This technical note from the Shamba Centre for Food & Climate, in collaboration with GDPRD members, presents the detailed research, findings, and recommendations from the 2023 enquiry into sustainable finance in agrifood systems. It complements the summary report, "Unleashing the Catalytic Power of Donor Financing to Achieve Sustainable Development Goal 2," released in March 2024.
Key Findings:
- Blended finance can significantly contribute to SDG 2 by focusing on agrifood SMEs needing finance between $50,000 and $2 million.
- Every dollar of concessional finance can mobilize four dollars of commercial finance; however, the sustainable development impact of these funds is crucial for achieving both financial and developmental additionality.

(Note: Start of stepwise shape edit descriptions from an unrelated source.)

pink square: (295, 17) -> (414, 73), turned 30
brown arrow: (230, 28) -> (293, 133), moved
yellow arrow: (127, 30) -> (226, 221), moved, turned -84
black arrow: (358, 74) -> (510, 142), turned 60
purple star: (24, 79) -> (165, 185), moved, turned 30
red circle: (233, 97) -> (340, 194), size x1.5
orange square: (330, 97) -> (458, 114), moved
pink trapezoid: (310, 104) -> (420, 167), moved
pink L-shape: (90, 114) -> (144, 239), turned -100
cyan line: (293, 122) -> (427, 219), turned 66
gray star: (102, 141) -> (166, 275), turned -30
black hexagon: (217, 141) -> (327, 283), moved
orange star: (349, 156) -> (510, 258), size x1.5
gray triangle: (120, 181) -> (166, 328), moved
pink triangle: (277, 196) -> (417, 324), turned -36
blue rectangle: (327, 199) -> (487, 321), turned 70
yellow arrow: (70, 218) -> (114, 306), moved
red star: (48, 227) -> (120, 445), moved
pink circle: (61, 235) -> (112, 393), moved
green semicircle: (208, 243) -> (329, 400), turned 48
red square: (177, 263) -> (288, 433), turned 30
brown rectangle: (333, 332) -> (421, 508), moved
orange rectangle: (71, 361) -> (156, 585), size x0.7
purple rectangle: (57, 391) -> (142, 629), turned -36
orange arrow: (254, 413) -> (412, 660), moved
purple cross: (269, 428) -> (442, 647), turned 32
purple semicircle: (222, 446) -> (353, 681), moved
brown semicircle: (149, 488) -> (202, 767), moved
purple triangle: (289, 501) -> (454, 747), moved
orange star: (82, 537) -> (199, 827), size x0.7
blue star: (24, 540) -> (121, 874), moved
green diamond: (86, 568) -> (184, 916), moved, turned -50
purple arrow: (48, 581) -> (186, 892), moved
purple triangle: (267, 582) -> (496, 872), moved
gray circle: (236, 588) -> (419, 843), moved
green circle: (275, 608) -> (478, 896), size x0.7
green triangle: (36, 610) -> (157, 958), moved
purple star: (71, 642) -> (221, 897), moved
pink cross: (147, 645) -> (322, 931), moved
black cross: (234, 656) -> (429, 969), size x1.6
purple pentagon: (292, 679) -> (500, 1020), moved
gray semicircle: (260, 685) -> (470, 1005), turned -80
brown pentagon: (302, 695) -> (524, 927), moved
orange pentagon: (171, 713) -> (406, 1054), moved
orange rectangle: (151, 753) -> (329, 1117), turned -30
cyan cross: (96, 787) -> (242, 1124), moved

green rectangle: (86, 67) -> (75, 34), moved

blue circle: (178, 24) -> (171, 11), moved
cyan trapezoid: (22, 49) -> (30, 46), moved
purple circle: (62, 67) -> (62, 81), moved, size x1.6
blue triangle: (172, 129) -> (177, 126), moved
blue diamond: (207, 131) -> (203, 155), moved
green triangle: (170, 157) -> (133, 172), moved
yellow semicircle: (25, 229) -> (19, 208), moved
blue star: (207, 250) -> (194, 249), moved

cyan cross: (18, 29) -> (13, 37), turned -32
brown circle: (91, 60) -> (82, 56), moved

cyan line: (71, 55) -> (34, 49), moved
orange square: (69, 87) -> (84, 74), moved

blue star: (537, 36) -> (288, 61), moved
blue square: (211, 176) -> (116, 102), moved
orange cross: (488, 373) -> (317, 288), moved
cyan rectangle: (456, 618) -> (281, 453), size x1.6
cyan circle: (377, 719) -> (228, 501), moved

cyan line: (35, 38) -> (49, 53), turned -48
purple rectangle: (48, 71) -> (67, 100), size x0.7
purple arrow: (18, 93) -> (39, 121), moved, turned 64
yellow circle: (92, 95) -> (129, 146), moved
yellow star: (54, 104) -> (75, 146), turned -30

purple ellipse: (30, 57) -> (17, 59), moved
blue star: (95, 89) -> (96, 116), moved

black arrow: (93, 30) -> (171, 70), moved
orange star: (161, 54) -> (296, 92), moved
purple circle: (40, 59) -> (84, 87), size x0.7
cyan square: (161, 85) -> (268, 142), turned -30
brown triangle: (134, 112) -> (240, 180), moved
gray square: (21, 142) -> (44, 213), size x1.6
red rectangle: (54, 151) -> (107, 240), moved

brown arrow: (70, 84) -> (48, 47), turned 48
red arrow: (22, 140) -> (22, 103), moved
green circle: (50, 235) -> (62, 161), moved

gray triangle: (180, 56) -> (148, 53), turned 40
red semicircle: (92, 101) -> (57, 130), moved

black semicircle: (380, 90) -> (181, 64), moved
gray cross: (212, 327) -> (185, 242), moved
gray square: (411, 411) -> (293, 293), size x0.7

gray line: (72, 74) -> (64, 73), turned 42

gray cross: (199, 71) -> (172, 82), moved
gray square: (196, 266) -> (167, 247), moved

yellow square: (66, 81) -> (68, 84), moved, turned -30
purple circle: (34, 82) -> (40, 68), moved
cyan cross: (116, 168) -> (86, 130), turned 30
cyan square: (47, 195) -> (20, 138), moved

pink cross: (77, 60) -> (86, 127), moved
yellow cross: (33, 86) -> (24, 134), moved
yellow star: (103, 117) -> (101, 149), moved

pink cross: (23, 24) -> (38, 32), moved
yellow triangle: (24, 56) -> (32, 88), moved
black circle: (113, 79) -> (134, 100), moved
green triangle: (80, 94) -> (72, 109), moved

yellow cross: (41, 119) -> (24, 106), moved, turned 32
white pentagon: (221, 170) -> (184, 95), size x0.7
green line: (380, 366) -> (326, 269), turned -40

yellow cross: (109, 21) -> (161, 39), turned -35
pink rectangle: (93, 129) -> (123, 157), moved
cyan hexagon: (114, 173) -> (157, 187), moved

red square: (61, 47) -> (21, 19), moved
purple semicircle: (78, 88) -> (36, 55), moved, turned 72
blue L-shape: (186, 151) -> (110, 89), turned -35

- Development Finance Institutions (DFIs) are constrained by rules that discourage them from taking risks necessary to provide finance unavailable from commercial lenders.
- More research and data on the performance of agrifood SME loans from donors are needed to make Official Development Assistance (ODA) more catalytic.
Key Recommendations for Donors and DFIs:
- Increase finance flow to agrifood SMEs by scaling up priority lending programs and results-based lending incentives for domestic banks.
- Explore how donors can provide first-loss financing and commercial rate lending, with returns reinvested into similar or other blended transactions.
- Offer higher-risk loans, such as first loss and mezzanine debt, with well-defined targets on sustainable food and agriculture.
- Create a data repository on the performance of agrifood SME loans.